Thursday, June 9, 2011

:: in which i go on and on about my awesomeness ::

across the table from me, a tiny red headed child is shouting into her empty fruit bowl, so excuse me if this blog post is any of the following:

  • confusing
  • disjointed
  • juvenile
  • sticky (from the fruit)
once snack time is over we're headed into the playroom to "play" (by which i mean emily is going to play and i am going to surreptitiously remove toys from the toy bins (some toys destined for storage to be brought out again later to much delight, some toys destined for donation to be used for the delighting of stranger-kids) because it is getting insane in there and brother's at school and emily is a far less vigilant mom watcher than her big brother.
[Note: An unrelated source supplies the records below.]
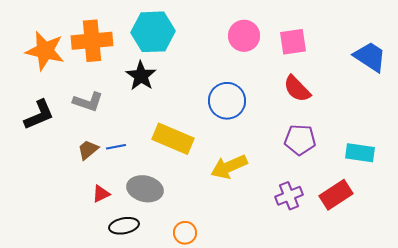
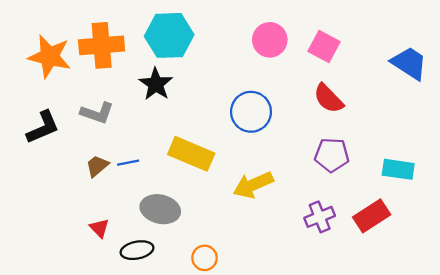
pink square: (293, 42) -> (324, 46), turned 36
red triangle: (101, 194) -> (99, 228), moved, turned -48

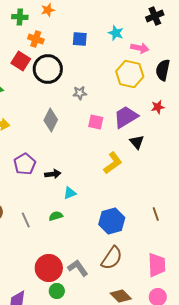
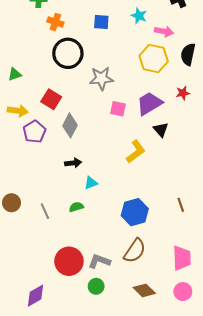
red square: (21, 61) -> (51, 99), moved
gray star: (80, 93) -> (101, 78), size x1.6
gray diamond: (51, 120) -> (70, 125), moved
purple pentagon: (25, 164) -> (34, 132), moved
gray L-shape: (78, 268) -> (99, 261), turned -35
green circle: (57, 291) -> (96, 286), moved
i'm just popping in to say hi and thanks for all your comments on the last post. i found the responses (both private and in the form of comments on the post) to be surprising. some folks thought i was being tough on myself and i so totally didn't see it that way or intend it to be that way. i guess i just wanted to explain my silence around here and also, probably more than that, attempt in some convoluted way to break the silence.

if i haven't said it, i'll say it now: i think i'm doing a pretty awesome job building this business. i'm proud of myself and proud of the business and i think i'm doing okay at handling the continual dual-tug of family and work. i mean, i could certainly use a break, but who couldn't?

but despite how awesome i think i'm doing with all of this, or i guess probably because of how awesome i feel things are going, i'm frustrated. frustrated that my family financial situation is so sucky. frustrated that i have goals i want to achieve that i feel like i need to hold off on to focus more on the daily-grind of things. frustrated that i am still in my attic.

the frustration is what fuels the awesomeness. it sucks, but it's true. i build this thing day by day, bit by bit, because i'm frustrated.

so that's that. and yeah, i think i'm back now. i think i've broken the blogging silence.

off to sneak toys away from my children now. over and out.